The rankings for bond insurers and letter of credit providers in the first half of 2009 bear minimal resemblance to the past half-decade.

Some of the companies that in past years were at or near the top of the Thomson Reuters tables listing credit-enhancement providers are nowhere to be found in the tables for the first six months of this year.

And some of the participants nowhere to be found in the past are now near the top.

Bond insurance in particular offers a stark contrast. Downgrades by the three major rating agencies have upended the value of insurance, squeezing penetration rates and forcing several major insurers to find new ways to stay afloat.

In an industry that used to have seven viable competitors, just three insurers have been active this year.

Two of them — Assured Guaranty Corp. and Financial Security Assurance Inc. — merged and now form the dominant insurer. The two companies combined for an 83% market share in the first half, with 1,179 insured issues at $20.87 billion face value.

That was mostly Assured Guaranty, whose insured principal amount for the period fell only slightly, to $17.8 billion.

Under its former parent company, Dexia, FSA’s underwriting collapsed to just $3.07 billion from $34.08 billion in the first six months of last year.

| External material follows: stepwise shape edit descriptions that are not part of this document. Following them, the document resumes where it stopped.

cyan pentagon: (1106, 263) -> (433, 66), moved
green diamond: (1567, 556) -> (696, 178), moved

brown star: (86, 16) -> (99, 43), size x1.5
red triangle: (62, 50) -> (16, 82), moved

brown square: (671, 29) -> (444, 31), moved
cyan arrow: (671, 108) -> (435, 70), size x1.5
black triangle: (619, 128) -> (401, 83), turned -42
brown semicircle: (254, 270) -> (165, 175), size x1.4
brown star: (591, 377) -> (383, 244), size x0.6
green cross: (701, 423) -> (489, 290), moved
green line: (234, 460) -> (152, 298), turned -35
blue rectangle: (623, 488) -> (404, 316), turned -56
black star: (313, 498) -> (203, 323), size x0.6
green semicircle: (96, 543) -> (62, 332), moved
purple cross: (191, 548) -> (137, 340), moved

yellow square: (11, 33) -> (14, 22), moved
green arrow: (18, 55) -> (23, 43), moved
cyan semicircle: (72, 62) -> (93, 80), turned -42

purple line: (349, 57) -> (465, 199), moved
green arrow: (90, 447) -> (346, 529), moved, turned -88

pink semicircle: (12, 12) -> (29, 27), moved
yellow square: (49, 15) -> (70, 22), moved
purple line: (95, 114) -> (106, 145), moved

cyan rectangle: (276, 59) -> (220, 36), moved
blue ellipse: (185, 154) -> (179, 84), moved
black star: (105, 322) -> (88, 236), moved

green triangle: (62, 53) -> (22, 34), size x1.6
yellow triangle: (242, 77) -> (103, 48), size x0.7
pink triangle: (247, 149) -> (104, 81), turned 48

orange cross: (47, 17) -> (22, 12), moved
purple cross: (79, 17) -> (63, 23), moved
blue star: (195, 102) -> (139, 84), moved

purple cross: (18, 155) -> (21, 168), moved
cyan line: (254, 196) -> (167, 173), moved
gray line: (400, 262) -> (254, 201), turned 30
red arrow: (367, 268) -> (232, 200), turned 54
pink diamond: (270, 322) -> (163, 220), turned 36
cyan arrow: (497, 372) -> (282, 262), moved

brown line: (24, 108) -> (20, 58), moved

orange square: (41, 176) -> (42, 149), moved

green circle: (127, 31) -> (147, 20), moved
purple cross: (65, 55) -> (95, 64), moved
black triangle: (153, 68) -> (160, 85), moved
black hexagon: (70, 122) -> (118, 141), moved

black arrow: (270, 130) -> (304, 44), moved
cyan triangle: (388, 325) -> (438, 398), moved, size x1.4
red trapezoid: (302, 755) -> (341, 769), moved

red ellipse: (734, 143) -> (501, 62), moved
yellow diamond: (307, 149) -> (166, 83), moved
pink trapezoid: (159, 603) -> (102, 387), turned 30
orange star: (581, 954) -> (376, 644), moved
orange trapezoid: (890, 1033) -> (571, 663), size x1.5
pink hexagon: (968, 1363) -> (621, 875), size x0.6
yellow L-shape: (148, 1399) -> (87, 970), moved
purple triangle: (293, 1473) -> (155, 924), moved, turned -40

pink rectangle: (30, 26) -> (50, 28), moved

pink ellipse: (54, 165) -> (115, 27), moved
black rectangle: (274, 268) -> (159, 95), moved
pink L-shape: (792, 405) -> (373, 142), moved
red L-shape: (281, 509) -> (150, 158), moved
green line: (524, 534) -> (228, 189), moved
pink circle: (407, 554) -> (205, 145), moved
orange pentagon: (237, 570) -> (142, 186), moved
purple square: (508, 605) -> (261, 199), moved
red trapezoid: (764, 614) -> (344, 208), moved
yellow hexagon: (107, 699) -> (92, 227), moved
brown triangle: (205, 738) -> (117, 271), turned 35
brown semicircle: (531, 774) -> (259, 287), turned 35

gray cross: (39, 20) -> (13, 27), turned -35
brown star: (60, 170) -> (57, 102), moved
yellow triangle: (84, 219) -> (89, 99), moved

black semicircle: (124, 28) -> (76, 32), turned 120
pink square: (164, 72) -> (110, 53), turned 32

Dominic Frederico, chief executive of the merged company, said he expects FSA’s volume to bounce back not to where it was last year, but perhaps to a level similar to Assured.

He also welcomes more competitors. Municipalities need more insurance than Assured and FSA are capable of providing, he said.

“You still hear a lot of complaints in the market that there isn’t enough capacity,” Frederico said. “We can only do so much business.”

Warren Buffett’s Berkshire Hathaway Assurance Corp. was picky in the first quarter and even pickier in the second. The company insured four bond issues in the first three months of the year. In April through June, it insured one.

Berkshire’s market share in the first half was 2.3%, with $583.3 million in insured bonds.

Other than Berkshire, the most immediate threat to Assured’s supremacy is Municipal Infrastructure and Assurance Corp. A partnership between Macquarie Group and Citadel Investment Group, MIAC is a proposed muni-only insurer that is still awaiting ratings.

The company hopes to insure more than $25 billion of debt in its first year.

Two mutually owned insurers have also been proposed, one by the National League of Cities and one by HRF Associates.

Both Frederico and MIAC chief executive officer Thomas Randazzo say they see room for at least three competitors in the bond insurance industry. Both also say they can see more than 30% of new municipal bonds carrying insurance again.

Insurance penetration rates have tumbled from their peaks earlier this decade. More than $228 billion in insured bonds came to market in 2005, representing well more than half of municipalities’ borrowings in the bond market.

This year’s first-half insured issuance was $21.45 billion, or about $43 billion annualized. Insurance penetration in June was less than 5%.

As if further demonstration of the industry shake-out were needed, consider this: if the entire bond insurance industry this year were combined and annualized, the combined entity would have been in fourth place in 2005.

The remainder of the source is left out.